__Material provided__:
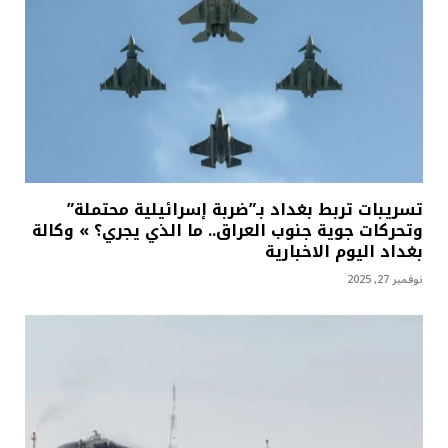
تسريبات تربط بغداد بـ”ضربة إسرائيلية محتملة”
وتحركات جوية جنوب العراق.. ما الذي يجري؟ » وكالة
بغداد اليوم الاخبارية
نوفمبر 27, 2025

__Work instructions__:
The result should be the same data as above, line for line, with the pictures gone.

__Task output__:
تسريبات تربط بغداد بـ”ضربة إسرائيلية محتملة”
وتحركات جوية جنوب العراق.. ما الذي يجري؟ » وكالة
بغداد اليوم الاخبارية
نوفمبر 27, 2025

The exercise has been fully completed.